Such statements are not giving in to cancel culture. Far from it. This kind of response is absolutely necessary. What Begg said is not the mere opinion of a private Christian, not even the opinion of an unknown pastor within the confines of his own church (which itself would be bad enough). They are the words of a leader in Christ’s church who has millions of listeners and followers the world over. Serious public error like this must be met with public confrontation.
…I have encountered a good number of faithful Christians who think the response to Begg has been too harsh. Some of this stems from the fact that many Christians today equate argument and correction with unbiblical unkindness. But I think another factor is causing this reaction as well. It is the notion that the issue of whether to attend a so-called LGBT wedding is merely a minor cultural-war squabble, rather than a gospel issue, and should therefore not be treated as an issue for Christians to divide over.
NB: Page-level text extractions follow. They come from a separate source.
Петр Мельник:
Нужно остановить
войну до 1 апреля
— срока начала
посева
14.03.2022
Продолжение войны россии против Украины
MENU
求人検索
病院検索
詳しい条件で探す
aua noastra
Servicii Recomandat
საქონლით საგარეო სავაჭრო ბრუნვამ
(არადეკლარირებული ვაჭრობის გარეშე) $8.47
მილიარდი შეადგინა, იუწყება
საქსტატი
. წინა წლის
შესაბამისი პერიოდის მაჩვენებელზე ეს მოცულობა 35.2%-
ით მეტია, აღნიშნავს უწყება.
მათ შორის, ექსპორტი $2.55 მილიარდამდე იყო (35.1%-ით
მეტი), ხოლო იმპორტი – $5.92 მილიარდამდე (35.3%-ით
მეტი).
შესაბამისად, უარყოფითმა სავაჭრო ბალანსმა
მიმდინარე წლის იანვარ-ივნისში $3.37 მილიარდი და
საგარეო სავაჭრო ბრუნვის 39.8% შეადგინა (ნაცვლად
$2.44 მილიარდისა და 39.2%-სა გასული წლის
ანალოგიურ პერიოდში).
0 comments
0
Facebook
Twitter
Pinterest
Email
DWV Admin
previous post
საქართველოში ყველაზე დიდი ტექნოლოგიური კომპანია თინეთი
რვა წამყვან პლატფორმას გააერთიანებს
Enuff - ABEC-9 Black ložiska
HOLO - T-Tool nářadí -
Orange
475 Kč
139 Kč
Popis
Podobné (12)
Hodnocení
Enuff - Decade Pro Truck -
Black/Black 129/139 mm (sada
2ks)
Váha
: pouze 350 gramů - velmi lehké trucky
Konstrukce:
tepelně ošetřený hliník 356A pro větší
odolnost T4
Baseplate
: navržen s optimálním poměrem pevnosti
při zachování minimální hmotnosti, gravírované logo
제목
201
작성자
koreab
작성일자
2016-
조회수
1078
It seems that many do not think it touches on the grand themes of Christian theology, and therefore does not deserve biblical censure.
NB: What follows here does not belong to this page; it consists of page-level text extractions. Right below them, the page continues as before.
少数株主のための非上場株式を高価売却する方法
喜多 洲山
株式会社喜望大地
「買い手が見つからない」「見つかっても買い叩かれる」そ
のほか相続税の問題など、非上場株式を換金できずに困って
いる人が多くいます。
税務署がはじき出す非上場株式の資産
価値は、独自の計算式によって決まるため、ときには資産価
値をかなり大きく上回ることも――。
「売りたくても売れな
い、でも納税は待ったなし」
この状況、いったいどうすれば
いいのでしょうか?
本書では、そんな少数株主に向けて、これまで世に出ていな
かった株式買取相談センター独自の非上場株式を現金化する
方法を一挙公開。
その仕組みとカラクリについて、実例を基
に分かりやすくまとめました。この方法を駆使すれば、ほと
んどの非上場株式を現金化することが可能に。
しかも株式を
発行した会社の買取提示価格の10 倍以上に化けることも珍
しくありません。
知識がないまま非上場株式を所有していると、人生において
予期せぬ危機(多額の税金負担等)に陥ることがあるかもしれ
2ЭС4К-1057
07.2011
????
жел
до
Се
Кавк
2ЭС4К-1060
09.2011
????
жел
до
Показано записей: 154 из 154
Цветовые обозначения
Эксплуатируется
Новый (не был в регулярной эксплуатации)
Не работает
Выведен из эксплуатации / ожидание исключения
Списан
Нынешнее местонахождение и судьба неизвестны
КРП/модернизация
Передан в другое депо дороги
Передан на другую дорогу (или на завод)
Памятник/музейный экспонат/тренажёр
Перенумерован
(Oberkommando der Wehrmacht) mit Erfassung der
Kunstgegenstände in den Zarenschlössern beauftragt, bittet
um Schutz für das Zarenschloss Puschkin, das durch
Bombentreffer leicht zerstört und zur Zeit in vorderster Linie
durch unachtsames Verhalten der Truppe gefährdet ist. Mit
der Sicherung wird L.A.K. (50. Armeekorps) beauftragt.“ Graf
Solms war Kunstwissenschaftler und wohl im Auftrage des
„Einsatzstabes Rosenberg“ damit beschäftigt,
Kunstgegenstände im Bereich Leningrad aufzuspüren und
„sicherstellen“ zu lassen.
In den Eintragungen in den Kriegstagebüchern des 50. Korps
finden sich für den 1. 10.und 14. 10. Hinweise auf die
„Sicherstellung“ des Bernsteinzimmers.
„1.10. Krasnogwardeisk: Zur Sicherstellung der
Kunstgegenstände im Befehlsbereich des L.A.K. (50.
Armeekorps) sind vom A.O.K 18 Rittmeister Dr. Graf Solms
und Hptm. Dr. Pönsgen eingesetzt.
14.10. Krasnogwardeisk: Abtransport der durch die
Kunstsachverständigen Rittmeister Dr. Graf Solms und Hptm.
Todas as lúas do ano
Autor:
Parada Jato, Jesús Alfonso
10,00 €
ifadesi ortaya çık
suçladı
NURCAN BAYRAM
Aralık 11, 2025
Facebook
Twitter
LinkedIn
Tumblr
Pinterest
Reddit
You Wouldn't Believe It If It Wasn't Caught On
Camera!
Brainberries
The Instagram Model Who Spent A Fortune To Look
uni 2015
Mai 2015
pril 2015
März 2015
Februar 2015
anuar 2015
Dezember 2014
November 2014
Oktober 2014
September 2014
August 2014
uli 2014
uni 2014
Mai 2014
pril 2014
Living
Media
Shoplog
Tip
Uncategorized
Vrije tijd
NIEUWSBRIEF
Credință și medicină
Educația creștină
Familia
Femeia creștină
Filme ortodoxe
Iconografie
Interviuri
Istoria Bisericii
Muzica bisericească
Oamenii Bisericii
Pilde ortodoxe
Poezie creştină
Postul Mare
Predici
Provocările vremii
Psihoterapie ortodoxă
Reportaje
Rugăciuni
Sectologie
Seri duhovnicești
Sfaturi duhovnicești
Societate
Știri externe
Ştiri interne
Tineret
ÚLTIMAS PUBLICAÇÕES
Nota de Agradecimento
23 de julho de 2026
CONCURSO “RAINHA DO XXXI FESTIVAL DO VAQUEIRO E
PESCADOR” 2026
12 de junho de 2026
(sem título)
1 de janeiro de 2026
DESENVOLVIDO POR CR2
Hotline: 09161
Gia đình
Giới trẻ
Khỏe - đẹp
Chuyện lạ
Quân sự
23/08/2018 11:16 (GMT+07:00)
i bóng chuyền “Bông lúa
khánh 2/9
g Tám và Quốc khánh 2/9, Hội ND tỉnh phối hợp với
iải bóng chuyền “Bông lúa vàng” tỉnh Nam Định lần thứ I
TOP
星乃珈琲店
This, however, is a grave mistake. Anthropology, the doctrine of the human person, is thoroughly theological. The Bible defines what it means to be a human, what human nature in the image of God is, and how and why humans must therefore live in a certain way, a way that is in accord with the nature God has given us. As Joe Rigney put it recently at American Reformer: “Beneath our battles over manhood, womanhood, the family, and sexuality is the fundamental question: who is God?”